The Earl of Lauderdale

My Lords, will the Minister assure the House that there is no intention to modify the powers of this House to veto any amendment on quinquennial action thereby delaying another general election?

Lord Richard

My Lords, at present I am not proposing any variation whatsoever in the powers of this House. Speaking for myself, I find it inconceivable that any government even, if I may say so, one composed of representatives of the noble Earl's party, would wish to remove that part from our constitution.

Lord Chalfont

My Lords, can the noble Lord the Lord Privy Seal at least say whether the Government expect to publish their views or intentions on the future composition of this House in the long term before any legislation is introduced into Parliament concerning the status of hereditary Peers?

Lord Richard

My Lords, I repeat what I said.

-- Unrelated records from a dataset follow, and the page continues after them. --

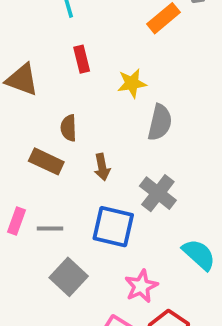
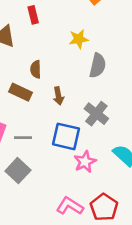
red rectangle: (82, 59) -> (33, 15), moved
gray square: (69, 277) -> (18, 171), moved
pink star: (141, 286) -> (85, 162), moved

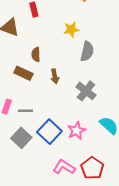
blue square: (66, 136) -> (49, 132), moved, turned 30

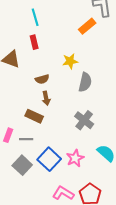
brown semicircle: (36, 54) -> (42, 79), moved, turned -104
brown rectangle: (23, 73) -> (34, 116), moved
brown arrow: (55, 76) -> (46, 98), moved

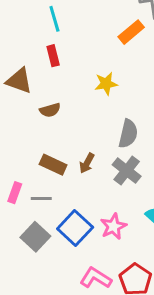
brown semicircle: (42, 79) -> (50, 110), moved
gray semicircle: (85, 82) -> (128, 134), moved
brown arrow: (46, 98) -> (87, 163), moved, turned 40

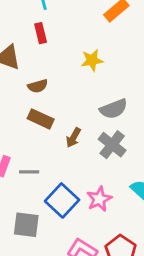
gray semicircle: (128, 134) -> (114, 109), turned 56
brown rectangle: (53, 165) -> (41, 119), moved
gray square: (35, 237) -> (26, 225), moved, turned -36

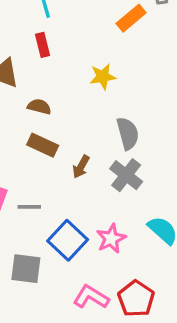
brown semicircle: (38, 86) -> (39, 107), turned -150
gray semicircle: (114, 109) -> (128, 133), turned -84

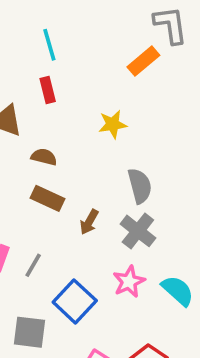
gray line: (29, 207) -> (33, 265), turned -60
pink star: (111, 239) -> (129, 282), moved

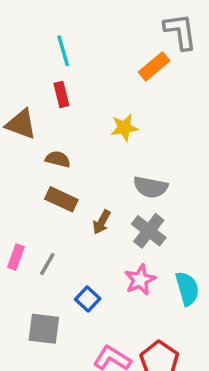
gray semicircle: (140, 186) -> (151, 187), turned 116
cyan semicircle: (178, 291) -> (187, 289), turned 32
blue square: (75, 301) -> (88, 299), size x0.6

The way in which the Government are approaching the issue is set out in the Labour Party manifesto which I have no doubt the noble Lord has read. We shall conduct our work inside the Government with, I hope, due deliberate speed. When we have done so, we shall publish our conclusions.

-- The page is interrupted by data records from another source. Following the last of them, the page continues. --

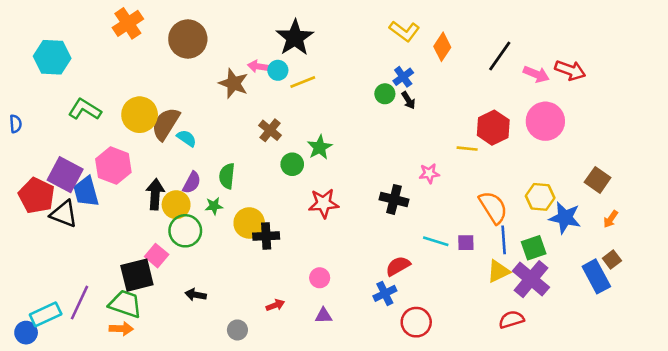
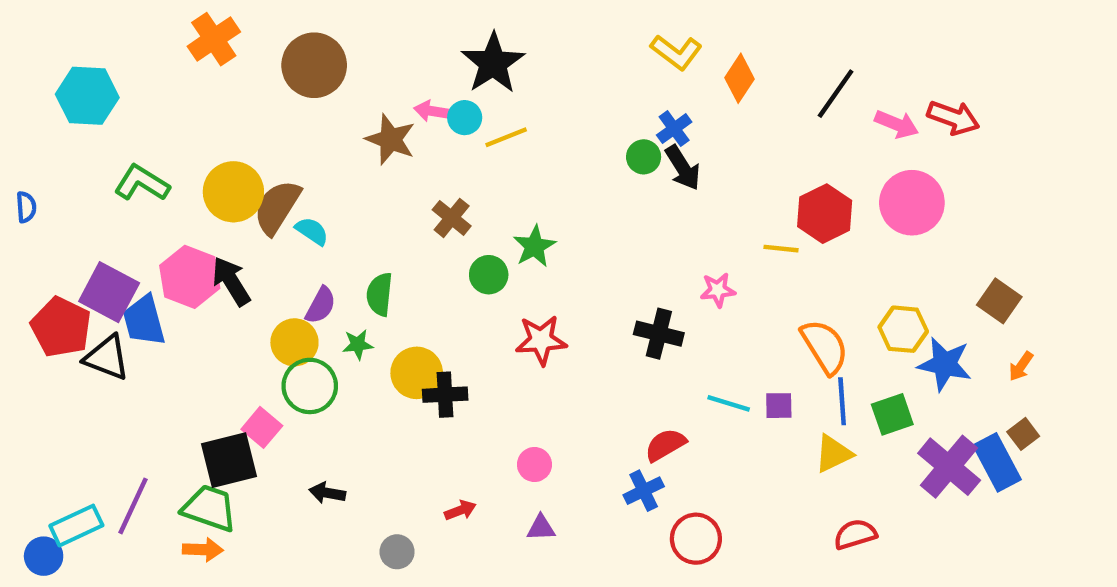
black arrow: (408, 100) -> (683, 168), size x1.5
black arrow: (155, 194) -> (231, 281), moved, turned -36
purple cross: (531, 279) -> (949, 467), moved

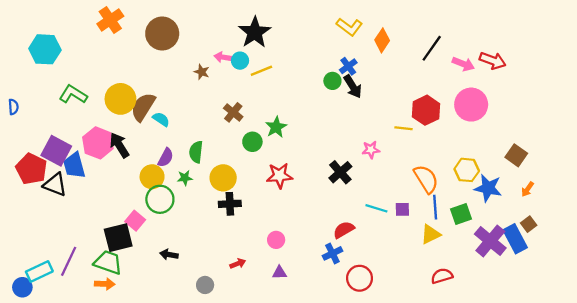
brown star: (390, 139) -> (202, 72), size x0.6
black cross: (659, 334) -> (340, 172), turned 35
yellow circle: (417, 373) -> (223, 178), moved

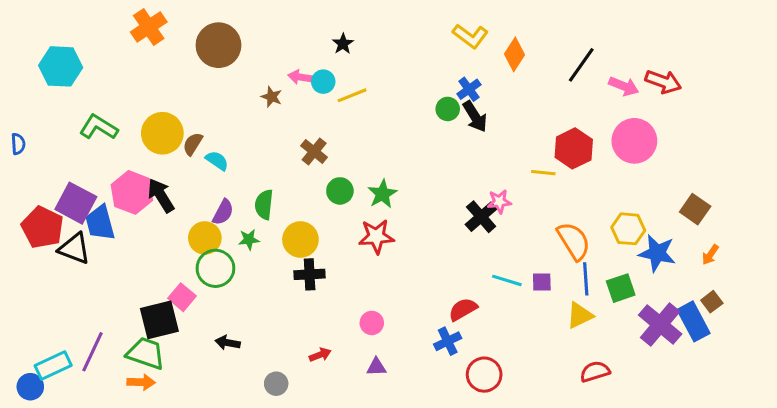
black star: (255, 32) -> (343, 44), size x0.5
brown semicircle: (143, 107) -> (193, 144), size x0.6
green star: (276, 127) -> (382, 194), moved
black cross: (340, 172) -> (481, 217), moved

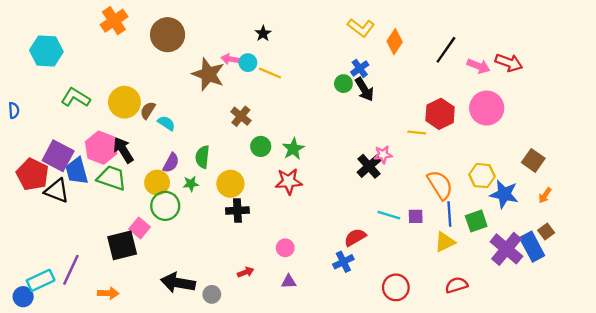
yellow line: (352, 95) -> (270, 73), turned 45
brown star: (272, 97) -> (208, 74), size x2.0
black arrow: (228, 343) -> (178, 283), moved, size x1.8
green trapezoid: (146, 353) -> (112, 178), moved
red circle: (484, 375) -> (396, 287), moved

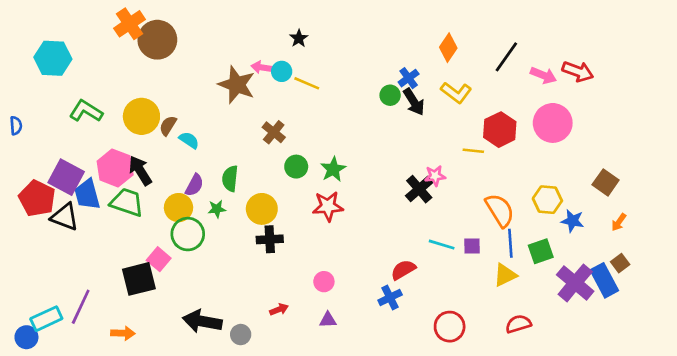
yellow L-shape: (361, 28) -> (456, 93), moved
brown circle: (168, 35) -> (157, 40), moved
blue star: (504, 194) -> (573, 221), size x0.7

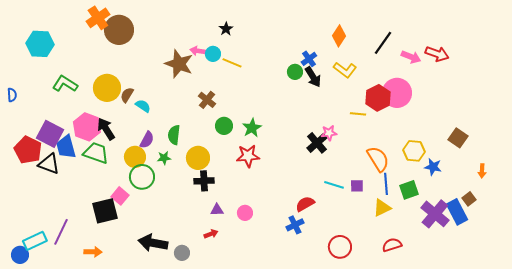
pink circle: (553, 123) -> (397, 93), moved
orange arrow: (619, 222) -> (482, 171), moved, turned -32
purple triangle: (328, 320) -> (217, 210), moved

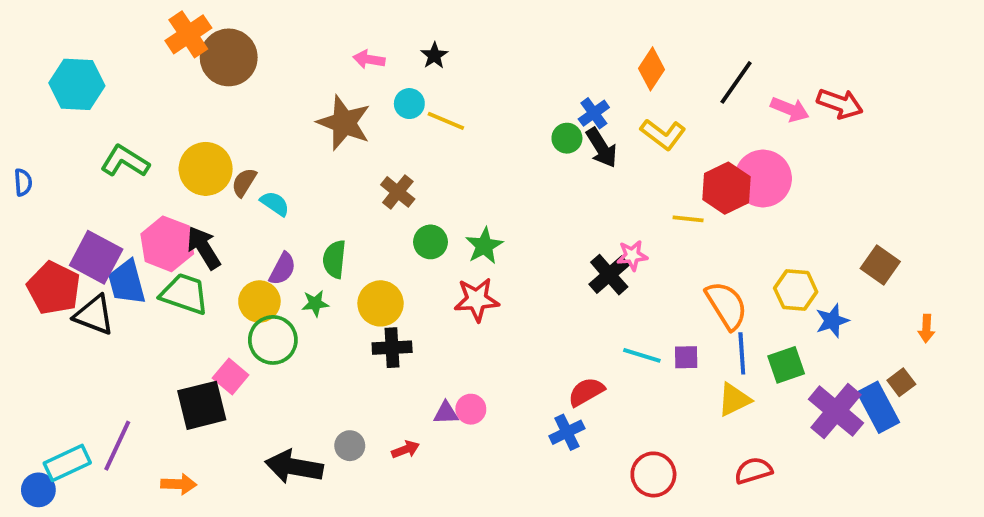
pink arrow: (198, 51) -> (369, 59), moved
blue star: (433, 167) -> (832, 321), turned -30
purple triangle: (217, 210) -> (446, 413), moved
gray circle: (182, 253) -> (350, 446), moved

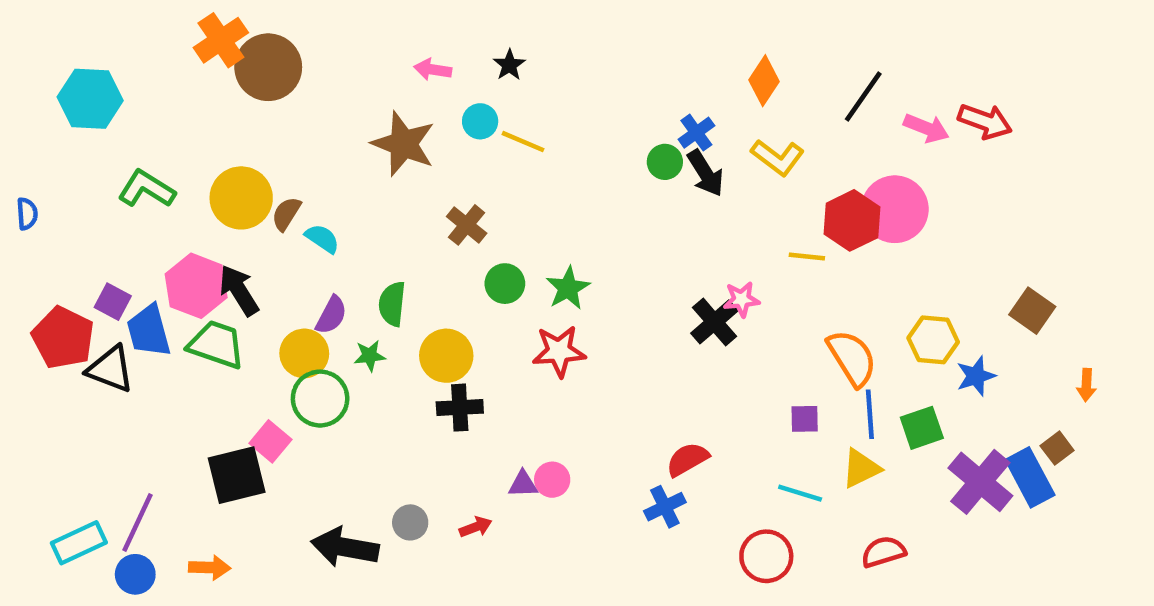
purple square: (96, 257) -> (113, 302), size x0.6
cyan line: (642, 355) -> (800, 493), moved
blue circle: (38, 490) -> (135, 574), moved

Lord Rodgers of Quarry Bank

My Lords, I hope that the noble Lord the Lord Privy Seal will appreciate that he cannot rely for ever upon the terms of the Labour Party manifesto. Your Lordships' House will expect to see a development of those ideas very soon. Not all of us share the argument that stage one must be accompanied by stage two. However, my noble friend Lord Hooson made an important point which I hope the noble Lord the Lord Privy Seal will accept. When we have stage one—and the sooner the better; I hope preceded by a Green Paper for full discussion in this House at least before the Summer Recess—the Government must clearly point to the direction of stage two. It would be inadequate to go through the first stage of reform without knowing what the final destination might be.

Lord Richard

My Lords, I am well aware that that is the view held by the noble Lord and his party—indeed, it is a view which I have heard often expressed.

Lord Taylor of Gryfe

My Lords, the Question refers to constitutional changes. Can I direct the Minister's attention to the major constitutional change that will take place in May of next year? Is my noble friend aware that from that date Scottish Questions will no longer be in order in the House of Commons? Can we have some assurance that similar strictures will not be applied in the House of Lords in these new constitutional arrangements?

Lord Richard

My Lords, I am aware of no rules of order in your Lordships' House which would prevent a noble Lord from putting down such Question.